*** Opening Exercise materials ***

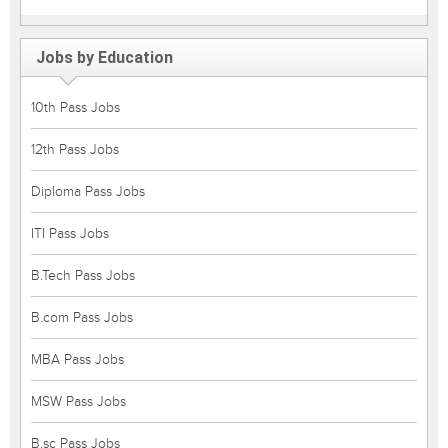
Jobs by Education
10th Pass Jobs
12th Pass Jobs
Diploma Pass Jobs
ITI Pass Jobs
B.Tech Pass Jobs
B.com Pass Jobs
MBA Pass Jobs
MSW Pass Jobs
B.sc Pass Jobs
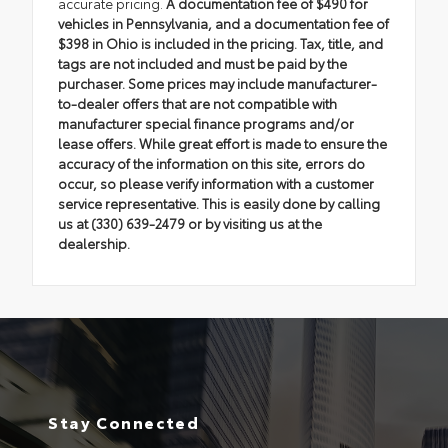
accurate pricing.
A documentation fee of $490 for
vehicles in Pennsylvania, and a documentation fee of
$398 in Ohio is included in the pricing. Tax, title, and
tags are not included and must be paid by the
purchaser. Some prices may include manufacturer-
to-dealer offers that are not compatible with
manufacturer special finance programs and/or
lease offers. While great effort is made to ensure the
accuracy of the information on this site, errors do
occur, so please verify information with a customer
service representative. This is easily done by calling
us at (330) 639-2479 or by visiting us at the
dealership.
Stay Connected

*** Closing Exercise materials ***

About this exercise: Would you retype exactly the lines running from the line that contains "B.Tech Pass Jobs" through the end of the listing above, both included? Skip every picture.

Expected output:
B.Tech Pass Jobs
B.com Pass Jobs
MBA Pass Jobs
MSW Pass Jobs
B.sc Pass Jobs
accurate pricing.
A documentation fee of $490 for
vehicles in Pennsylvania, and a documentation fee of
$398 in Ohio is included in the pricing. Tax, title, and
tags are not included and must be paid by the
purchaser. Some prices may include manufacturer-
to-dealer offers that are not compatible with
manufacturer special finance programs and/or
lease offers. While great effort is made to ensure the
accuracy of the information on this site, errors do
occur, so please verify information with a customer
service representative. This is easily done by calling
us at (330) 639-2479 or by visiting us at the
dealership.
Stay Connected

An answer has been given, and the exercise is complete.